Collection entries
━━━━━━━━━━━━━━━━━━━━━━━━━━━━━━

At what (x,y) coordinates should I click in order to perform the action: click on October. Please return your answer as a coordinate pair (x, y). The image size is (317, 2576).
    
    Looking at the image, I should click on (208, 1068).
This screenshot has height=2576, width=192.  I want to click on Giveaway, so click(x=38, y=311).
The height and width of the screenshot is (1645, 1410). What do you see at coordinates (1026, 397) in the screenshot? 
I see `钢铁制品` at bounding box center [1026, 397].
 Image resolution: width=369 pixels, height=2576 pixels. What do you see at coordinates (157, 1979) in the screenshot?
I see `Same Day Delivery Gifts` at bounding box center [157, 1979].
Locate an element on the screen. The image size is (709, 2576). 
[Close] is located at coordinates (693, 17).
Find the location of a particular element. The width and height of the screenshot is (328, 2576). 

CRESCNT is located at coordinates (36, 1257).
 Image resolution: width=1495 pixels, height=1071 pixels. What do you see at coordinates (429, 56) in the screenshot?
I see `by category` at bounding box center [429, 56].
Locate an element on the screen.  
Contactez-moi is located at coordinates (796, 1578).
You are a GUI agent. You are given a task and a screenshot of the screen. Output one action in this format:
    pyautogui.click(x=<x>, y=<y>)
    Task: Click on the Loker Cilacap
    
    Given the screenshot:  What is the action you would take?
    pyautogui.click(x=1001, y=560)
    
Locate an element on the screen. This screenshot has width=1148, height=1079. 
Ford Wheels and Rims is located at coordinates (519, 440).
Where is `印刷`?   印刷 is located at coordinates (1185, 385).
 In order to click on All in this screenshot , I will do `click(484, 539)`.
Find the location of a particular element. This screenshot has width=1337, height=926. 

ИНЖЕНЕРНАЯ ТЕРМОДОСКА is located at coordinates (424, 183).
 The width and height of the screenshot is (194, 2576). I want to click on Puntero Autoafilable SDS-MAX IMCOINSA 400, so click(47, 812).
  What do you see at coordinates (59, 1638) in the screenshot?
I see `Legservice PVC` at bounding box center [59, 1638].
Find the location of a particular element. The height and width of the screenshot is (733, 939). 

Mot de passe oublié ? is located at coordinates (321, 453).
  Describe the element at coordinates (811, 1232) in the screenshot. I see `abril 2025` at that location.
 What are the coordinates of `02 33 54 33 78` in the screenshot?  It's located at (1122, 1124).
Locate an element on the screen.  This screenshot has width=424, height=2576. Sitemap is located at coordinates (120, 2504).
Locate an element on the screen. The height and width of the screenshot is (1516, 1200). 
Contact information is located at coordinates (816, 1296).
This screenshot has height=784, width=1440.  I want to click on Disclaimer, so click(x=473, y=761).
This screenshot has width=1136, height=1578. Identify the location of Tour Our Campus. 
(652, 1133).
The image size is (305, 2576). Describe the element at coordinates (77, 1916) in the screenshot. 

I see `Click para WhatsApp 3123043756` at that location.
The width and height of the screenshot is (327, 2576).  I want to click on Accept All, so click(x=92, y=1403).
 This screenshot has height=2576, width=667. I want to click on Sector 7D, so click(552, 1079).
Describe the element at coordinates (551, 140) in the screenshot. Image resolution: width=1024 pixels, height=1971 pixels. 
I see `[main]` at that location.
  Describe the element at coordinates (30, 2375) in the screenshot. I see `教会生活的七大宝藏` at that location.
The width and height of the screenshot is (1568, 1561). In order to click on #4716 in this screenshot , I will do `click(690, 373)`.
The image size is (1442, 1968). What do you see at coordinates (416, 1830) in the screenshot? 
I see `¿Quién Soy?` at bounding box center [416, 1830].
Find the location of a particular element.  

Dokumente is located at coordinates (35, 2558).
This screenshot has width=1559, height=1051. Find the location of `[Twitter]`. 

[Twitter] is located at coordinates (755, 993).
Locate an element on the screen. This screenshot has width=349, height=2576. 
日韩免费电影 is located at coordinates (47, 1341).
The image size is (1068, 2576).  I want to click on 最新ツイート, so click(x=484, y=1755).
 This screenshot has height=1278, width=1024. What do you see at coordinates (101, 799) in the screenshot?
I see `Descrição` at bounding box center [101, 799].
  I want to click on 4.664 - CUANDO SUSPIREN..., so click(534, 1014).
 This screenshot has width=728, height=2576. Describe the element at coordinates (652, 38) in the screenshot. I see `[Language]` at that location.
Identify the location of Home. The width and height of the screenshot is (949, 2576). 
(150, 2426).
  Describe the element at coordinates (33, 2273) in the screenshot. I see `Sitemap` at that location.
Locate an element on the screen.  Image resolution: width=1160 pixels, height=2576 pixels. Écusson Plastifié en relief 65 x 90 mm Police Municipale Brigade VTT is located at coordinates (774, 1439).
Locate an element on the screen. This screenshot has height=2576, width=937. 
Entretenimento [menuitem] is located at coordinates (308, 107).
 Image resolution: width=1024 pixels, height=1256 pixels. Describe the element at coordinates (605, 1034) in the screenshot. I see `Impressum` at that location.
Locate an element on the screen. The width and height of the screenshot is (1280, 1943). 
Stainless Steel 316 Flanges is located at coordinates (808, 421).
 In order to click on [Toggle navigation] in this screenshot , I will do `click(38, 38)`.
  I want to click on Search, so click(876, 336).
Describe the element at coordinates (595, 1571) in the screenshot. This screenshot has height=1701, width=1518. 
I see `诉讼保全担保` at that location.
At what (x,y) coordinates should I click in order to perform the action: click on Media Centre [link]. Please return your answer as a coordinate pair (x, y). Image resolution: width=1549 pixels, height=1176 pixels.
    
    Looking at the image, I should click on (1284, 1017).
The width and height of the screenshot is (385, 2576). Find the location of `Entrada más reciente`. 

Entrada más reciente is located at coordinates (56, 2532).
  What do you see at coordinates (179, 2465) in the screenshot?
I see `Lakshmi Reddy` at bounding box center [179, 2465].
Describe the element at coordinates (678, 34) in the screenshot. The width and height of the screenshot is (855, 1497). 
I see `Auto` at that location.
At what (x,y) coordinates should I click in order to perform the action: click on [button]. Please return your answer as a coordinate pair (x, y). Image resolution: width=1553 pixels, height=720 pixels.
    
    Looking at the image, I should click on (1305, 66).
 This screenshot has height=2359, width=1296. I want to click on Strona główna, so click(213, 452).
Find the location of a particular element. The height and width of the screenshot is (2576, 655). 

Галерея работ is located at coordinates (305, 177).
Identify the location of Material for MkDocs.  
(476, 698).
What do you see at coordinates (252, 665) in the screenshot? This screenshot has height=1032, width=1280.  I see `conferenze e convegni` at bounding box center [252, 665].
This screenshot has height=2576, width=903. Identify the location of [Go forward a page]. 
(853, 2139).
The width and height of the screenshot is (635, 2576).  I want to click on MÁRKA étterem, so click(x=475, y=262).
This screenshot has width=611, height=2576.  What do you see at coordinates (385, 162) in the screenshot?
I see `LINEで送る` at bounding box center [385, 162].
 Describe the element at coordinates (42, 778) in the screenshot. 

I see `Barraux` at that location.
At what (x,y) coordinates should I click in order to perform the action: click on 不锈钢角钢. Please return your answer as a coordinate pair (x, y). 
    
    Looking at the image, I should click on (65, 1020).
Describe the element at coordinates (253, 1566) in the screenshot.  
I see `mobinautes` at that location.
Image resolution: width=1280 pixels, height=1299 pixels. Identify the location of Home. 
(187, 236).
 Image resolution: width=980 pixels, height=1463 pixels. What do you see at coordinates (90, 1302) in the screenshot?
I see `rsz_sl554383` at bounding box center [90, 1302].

━━━━━━━━━━━━━━━━━━━━━━━━━━━━━━

§ What you have to do
A word-for-word copy of the lines above from the one with "Find the location of a particular element. The width" through the one with "Task: Click on the Loker Cilacap", inclusive, is the only output wanted.

§ Output of the exercise
Find the location of a particular element. The width and height of the screenshot is (328, 2576). 

CRESCNT is located at coordinates (36, 1257).
 Image resolution: width=1495 pixels, height=1071 pixels. What do you see at coordinates (429, 56) in the screenshot?
I see `by category` at bounding box center [429, 56].
Locate an element on the screen.  
Contactez-moi is located at coordinates (796, 1578).
You are a GUI agent. You are given a task and a screenshot of the screen. Output one action in this format:
    pyautogui.click(x=<x>, y=<y>)
    Task: Click on the Loker Cilacap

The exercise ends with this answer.